American Folk Songs, Copyright NMPA.

By jimrob | August 7, 2008

I was watching City Slickers on Hallmark Movie Channel. The part where Jack Palance and Billy Crystal are out on a log singing and playing harmonica inspired me. I decided to come out here to the office and get the guitar tabs for “Home on the Range” so I could try playing that song sometime.

I encountered one of those modern-day American legal gray-areas, apparently. The first site turned up in Google had a simple note:

Due to legal threats from the MPA and the NMPA (National Music Publishers Association), we currently can not show you this tab/lyric. We are doing our best to bring you free guitar tabs and lyrics available again in the near future, so please check back regularly.

Okay. “Home on the Range” is a song much older than the NMPA, the MPA, and just about anything else from the past, oh I dunno, 145 years since it’s first incarnation in the form of a poem. Why would the lyrics and tabs be subject to copyright?

It seems country singer Michael Martin Murphy recorded the song at some point. He put it on an album and released it. Somehow, this makes the song a property of the MPA and the lyrics a property of the NMPA.

We’re talking about the flippin’ state song of Kansas. Can this clearly public-domain work be subject to copyright? It originated in 1873 as a poem, then was arranged to music in three different forms in the years of 1876, 1904, and (in it’s most recognized form) 1910. Yet a simple thing like someone recording (not writing, just recording) the song makes publishing its lyrics and notes subject to copyright infringement.

Could someone please explain how this works? Can I record “Amazing Grace” and then sue anyone who tries to sing it without compensating me? Can I publish the sheet music to “America the Beautiful” then file legal threats against sixth-grade music classes who don’t pay me before playing it?

The stupidest part of all this is that the website, which I refuse to link to, doesn’t even credit a singer, songwriter, or anyone at all! The tab simply states “Home on the Range, by UNKNOWN ARTIST”. I’m completely befuddled, bewildered, and stupified.

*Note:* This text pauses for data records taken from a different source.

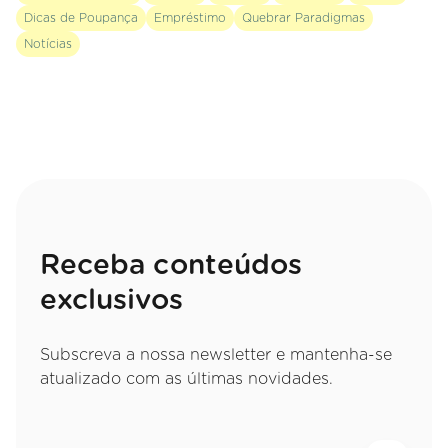
Dicas de Poupança
Empréstimo
Quebrar Paradigmas
Notícias
Receba conteúdos
exclusivos
Subscreva a nossa newsletter e mantenha-se
atualizado com as últimas novidades.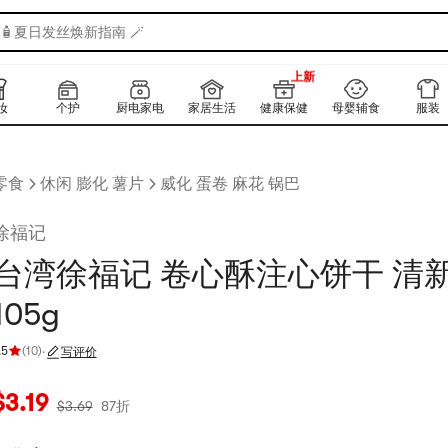
🧴夏日发丝焕新指南 🪄
990+
上新
990+
妆
个护
厨电家电
家居生活
健康保健
母婴辅食
服装
零食
休闲 膨化 薯片
威化 蛋卷 麻花 锅巴
徐福记
台湾徐福记 卷心酥注心饼干 清
105g
.5
(
10
)
·
写评价
评分 4.5 颗星，最多 5 颗星
当前价格：$3.19
原价：$3.69
87折
$
3.19
$
3.69
87折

God Bless you, entertainment industry, for monetizing and profiting from American culture and folklore. Where there’s money to be made, you’ll be there. Send me a letter. I dare you.

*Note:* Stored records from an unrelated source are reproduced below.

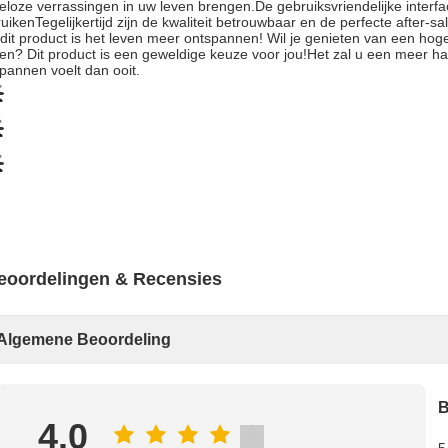
eloze verrassingen in uw leven brengen.De gebruiksvriendelijke inter
uikenTegelijkertijd zijn de kwaliteit betrouwbaar en de perfecte after-s
dit product is het leven meer ontspannen! Wil je genieten van een hoge 
en? Dit product is een geweldige keuze voor jou!Het zal u een meer ha
pannen voelt dan ooit.
eoordelingen & Recensies
Algemene Beoordeling
B
4.0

Look Ma, I’m breakin’ the law by reprinting the lyrics and chords to a song that’s been around since before your great-grandma was born! (The chords aren’t spaced properly, so you’ll have to go here to see where you need to change.)

Home On The Range
Traditional Cowboy Song

Home On The Range

G G7 C Cm
Oh, give me a home where the buffalo roam
G D7
Where the deer and the antelope play
G G7 C Cm
Where seldom is heard a discouraging word
G D7 G
and the skies are not cloudy all day

Chorus:
D7 G
Home, home on the range
D7
Where the deer and the antelope play
G C Cm
Where seldom is heard a discouraging word
G D7 G
and the skies are not cloudy all day

The Red Man was pressed from this part of the west
It’s not likely he’ll ever return
to the banks of Red River, where seldom, if ever
his flickering campfires still burn

Repeat chorus

How often at night when the heavens are bright
with the light from the glittering stars
Have I stood there amazed and asked, as I gazed
if their glory exceeds that of ours

Repeat chorus

Oh, give me a land where the bright diamond sand
flows leisurely down the stream
Where the graceful white swan goes gliding along
like a maid in a heavenly dream

Repeat chorus

It’s ironic that a song which pines about wide open spaces and optimism has a legal threat hanging over it.